This is the final in a series of six posts documenting the production of the experimental prints that I created using woodblock printmaking techniques and their use for both gallery exhibition as art prints and also as animation frames in my experimental animated film Toxic Fish (see the photos below). The fish in this post is the kohada. Its static shape on the woodblock and in the film frame contrasts with the simulated flooding of coloured toxins from commercial pollution which are overlaid around it and which eventually poison the fish. Variations in the volume of ink applied to the block plus the choice of hue produced a range of similar but different outcomes that, when edited in sequence, contributed to the creation of the illusion of movement. At most times the associated movement of both fish and toxins dramatically and frantically appear to twitch and jump all over the frame. The action looks frenetic.
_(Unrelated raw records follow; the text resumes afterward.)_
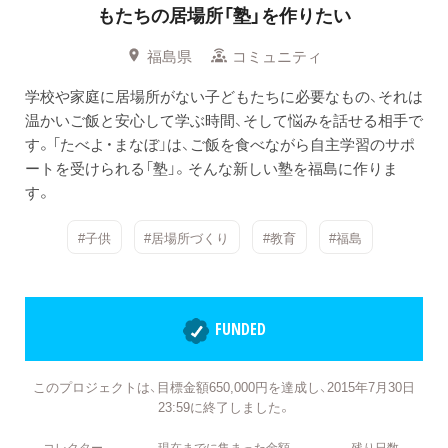
もたちの居場所「塾」を作りたい
福島県
コミュニティ
学校や家庭に居場所がない子どもたちに必要なもの、それは
温かいご飯と安心して学ぶ時間、そして悩みを話せる相手で
す。「たべよ・まなぼ」は、ご飯を食べながら自主学習のサポ
ートを受けられる「塾」。そんな新しい塾を福島に作りま
す。
#子供
#居場所づくり
#教育
#福島
FUNDED
このプロジェクトは、目標金額650,000円を達成し、2015年7月30日
23:59に終了しました。
コレクター
現在までに集まった金額
残り日数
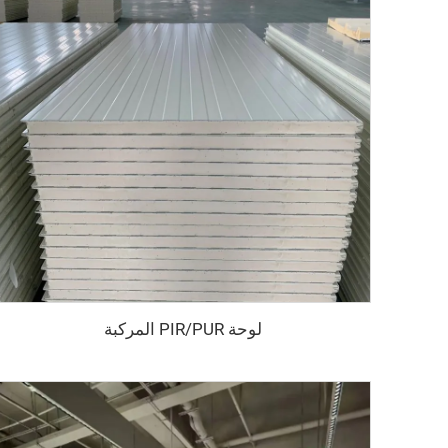
لوحة PIR/PUR المركبة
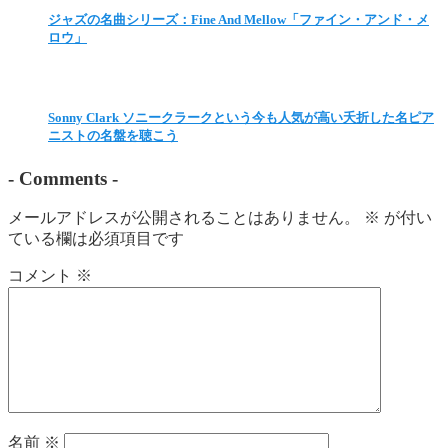
ジャズの名曲シリーズ：Fine And Mellow「ファイン・アンド・メ
ロウ」
Sonny Clark ソニークラークという今も人気が高い夭折した名ピア
ニストの名盤を聴こう
-
Comments
-
メールアドレスが公開されることはありません。
※
が付い
ている欄は必須項目です
コメント
※
名前
※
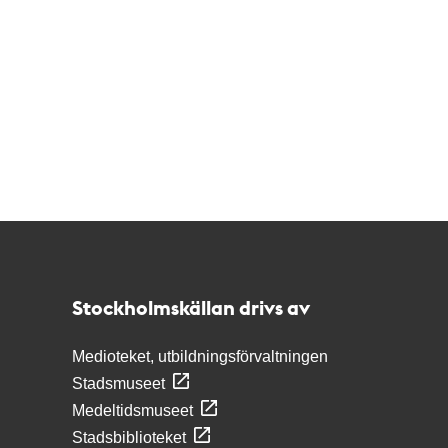
Kontakt
Stockholmskällan
Stockholmskällan drivs av
Medioteket, utbildningsförvaltningen
Stadsmuseet
Medeltidsmuseet
Stadsbiblioteket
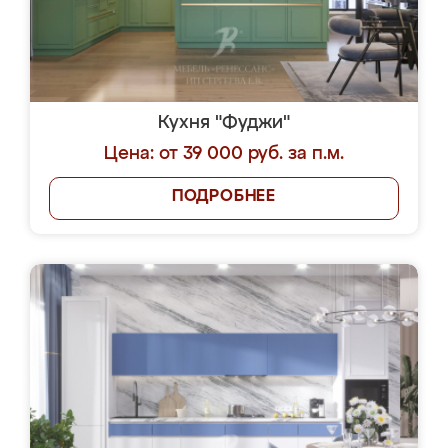
Кухня "Фуджи"
Цена: от 39 000 руб. за п.м.
ПОДРОБНЕЕ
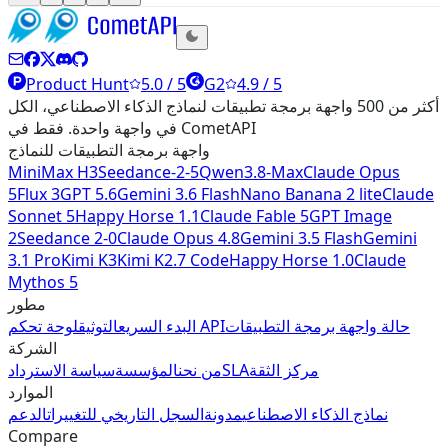
Product Hunt
5.0 / 5
G2
4.9 / 5
أكثر من 500 واجهة برمجة تطبيقات لنماذج الذكاء الاصطناعي، الكل
في واجهة واحدة. فقط في CometAPI
واجهة برمجة التطبيقات للنماذج
MiniMax H3
Seedance-2-5
Qwen3.8-Max
Claude Opus
5
Flux 3
GPT 5.6
Gemini 3.6 Flash
Nano Banana 2 lite
Claude
Sonnet 5
Happy Horse 1.1
Claude Fable 5
GPT Image
2
Seedance 2-0
Claude Opus 4.8
Gemini 3.5 Flash
Gemini
3.1 Pro
Kimi K3
Kimi K2.7 Code
Happy Horse 1.0
Claude
Mythos 5
مطور
حالة واجهة برمجة التطبيقات
لوحة تحكم API
البدء السريع
التوثيق
الشركة
مركز الثقة
SLA
من نحن
المؤسسة
سياسة الاسترداد
الموارد
نماذج الذكاء الاصطناعي
مدونة
السجل التاريخي للتغييرات
الدعم
Compare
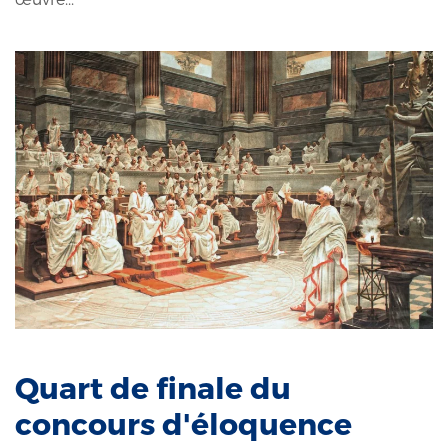
Quart de finale du
concours d'éloquence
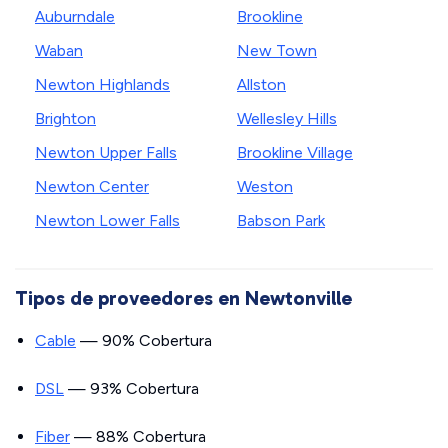
Auburndale
Brookline
Waban
New Town
Newton Highlands
Allston
Brighton
Wellesley Hills
Newton Upper Falls
Brookline Village
Newton Center
Weston
Newton Lower Falls
Babson Park
Tipos de proveedores en Newtonville
Cable
— 90% Cobertura
DSL
— 93% Cobertura
Fiber
— 88% Cobertura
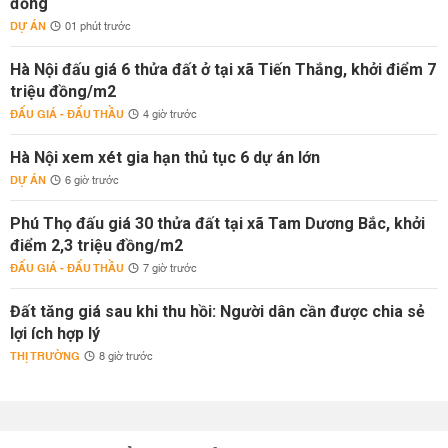
đồng
DỰ ÁN
01 phút trước
Hà Nội đấu giá 6 thửa đất ở tại xã Tiến Thắng, khởi điểm 7
triệu đồng/m2
ĐẤU GIÁ - ĐẤU THẦU
4 giờ trước
Hà Nội xem xét gia hạn thủ tục 6 dự án lớn
DỰ ÁN
6 giờ trước
Phú Thọ đấu giá 30 thửa đất tại xã Tam Dương Bắc, khởi
điểm 2,3 triệu đồng/m2
ĐẤU GIÁ - ĐẤU THẦU
7 giờ trước
Đất tăng giá sau khi thu hồi: Người dân cần được chia sẻ
lợi ích hợp lý
THỊ TRƯỜNG
8 giờ trước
That effect is reinforced by the percussive soundtrack. The film was selected and screened at CINANIMA, the Animation Festival in Esphino, Portugal, and at the Art Gallery of NSW in Sydney, as well as at the Big Day Out rock festival in Sydney (see certificate and photo on a previous post: PRINTMAKING: Fish Four).
A later grouping of one species of the fish for art gallery exhibition. Individual prints were torn and collaged into a school formation.
This post concludes my look at the Toxic Fish animation project, however, there will be further posts under the PRINTMAKING banner.